Adding a new environment to Coach is as easy as solving CartPole.

There are a few simple steps to follow, and we will walk through them one by one.

  1. Coach defines a simple API for implementing a new environment which is defined in environment/environment_wrapper.py. There are several functions to implement, but only some of them are mandatory.

    Here are the important ones:

        def _take_action(self, action_idx):
            """
            An environment dependent function that sends an action to the simulator.
            :param action_idx: the action to perform on the environment.
            :return: None
            """
            pass
    
        def _preprocess_observation(self, observation):
            """
            Do initial observation preprocessing such as cropping, rgb2gray, rescale etc.
            Implementing this function is optional.
            :param observation: a raw observation from the environment
            :return: the preprocessed observation
            """
            return observation
    
        def _update_state(self):
            """
            Updates the state from the environment.
            Should update self.observation, self.reward, self.done, self.measurements and self.info
            :return: None
            """
            pass
    
        def _restart_environment_episode(self, force_environment_reset=False):
            """
            :param force_environment_reset: Force the environment to reset even if the episode is not done yet.
            :return:
            """
            pass
    
        def get_rendered_image(self):
            """
            Return a numpy array containing the image that will be rendered to the screen.
            This can be different from the observation.

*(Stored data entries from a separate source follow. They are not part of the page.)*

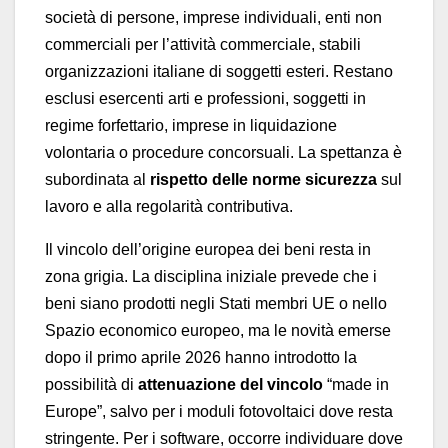
società di persone, imprese individuali, enti non
commerciali per l’attività commerciale, stabili
organizzazioni italiane di soggetti esteri. Restano
esclusi esercenti arti e professioni, soggetti in
regime forfettario, imprese in liquidazione
volontaria o procedure concorsuali. La spettanza è
subordinata al
rispetto delle norme sicurezza
sul
lavoro e alla regolarità contributiva.
Il vincolo dell’origine europea dei beni resta in
zona grigia. La disciplina iniziale prevede che i
beni siano prodotti negli Stati membri UE o nello
Spazio economico europeo, ma le novità emerse
dopo il primo aprile 2026 hanno introdotto la
possibilità di
attenuazione del vincolo
“made in
Europe”, salvo per i moduli fotovoltaici dove resta
stringente. Per i software, occorre individuare dove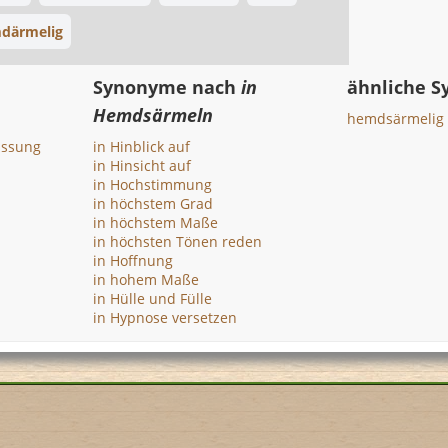
därmelig
Synonyme nach
in
ähnliche 
Hemdsärmeln
hemdsärmelig
assung
in Hinblick auf
in Hinsicht auf
in Hochstimmung
in höchstem Grad
in höchstem Maße
in höchsten Tönen reden
in Hoffnung
in hohem Maße
in Hülle und Fülle
in Hypnose versetzen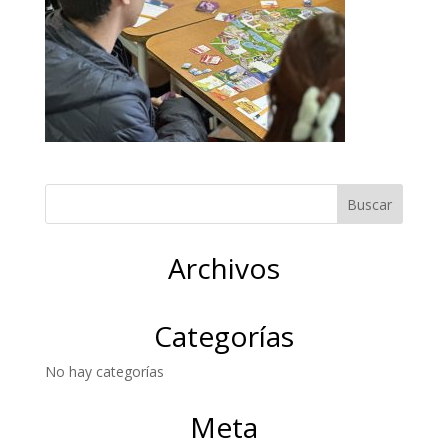
Archivos
Categorías
No hay categorías
Meta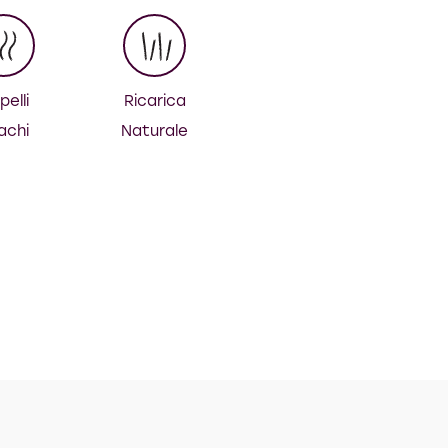
elli
Ricarica
achi
Naturale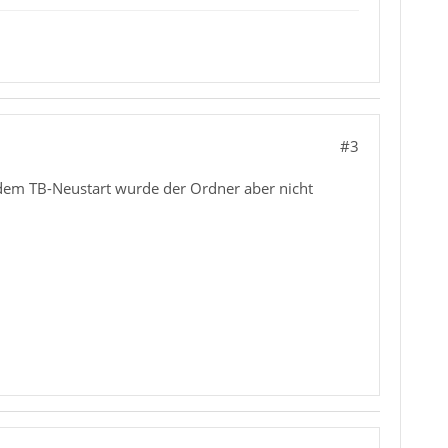
#3
 dem TB-Neustart wurde der Ordner aber nicht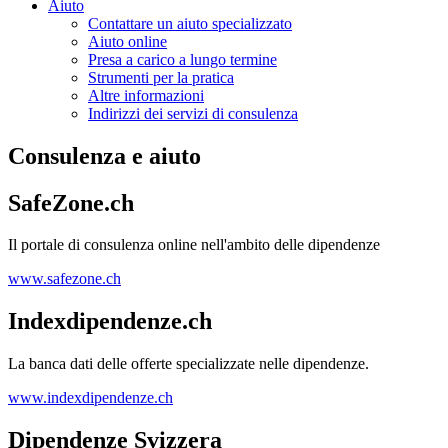
Aiuto
Contattare un aiuto specializzato
Aiuto online
Presa a carico a lungo termine
Strumenti per la pratica
Altre informazioni
Indirizzi dei servizi di consulenza
Consulenza e aiuto
SafeZone.ch
Il portale di consulenza online nell'ambito delle dipendenze
www.safezone.ch
Indexdipendenze.ch
La banca dati delle offerte specializzate nelle dipendenze.
www.indexdipendenze.ch
Dipendenze Svizzera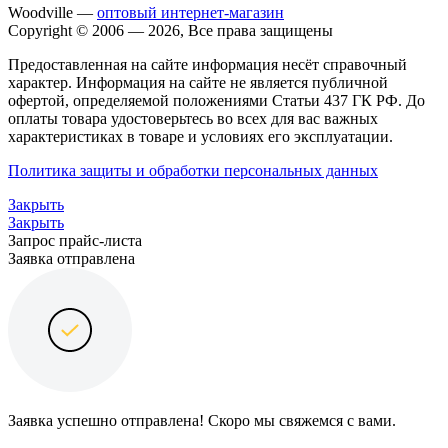
Woodville —
оптовый интернет-магазин
Copyright © 2006 — 2026, Все права защищены
Предоставленная на сайте информация несёт справочный
характер. Информация на сайте не является публичной
офертой, определяемой положениями Статьи 437 ГК РФ. До
оплаты товара удостоверьтесь во всех для вас важных
характеристиках в товаре и условиях его эксплуатации.
Политика защиты и обработки персональных данных
Закрыть
Закрыть
Запрос прайс-листа
Заявка отправлена
Заявка успешно отправлена! Скоро мы свяжемся с вами.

For example, mujoco's observation is a measurements vector.
            :return: numpy array containing the image that will be rendered to the screen
            """
            return self.observation
    
  2. Make sure to import the environment in environments/__init__.py:

    from doom_environment_wrapper import *
    

    Also, a new entry should be added to the EnvTypes enum mapping the environment name to the wrapper's class name:

    Doom = "DoomEnvironmentWrapper"
    
  3. In addition a new configuration class should be implemented for defining the environment's parameters and placed in configurations.py. For instance, the following is used for Doom:

    class Doom(EnvironmentParameters):
        type = 'Doom'
        frame_skip = 4
        observation_stack_size = 3
        desired_observation_height = 60
        desired_observation_width = 76
    
  4. And that's it, you're done. Now just add a new preset with your newly created environment, and start training an agent on top of it.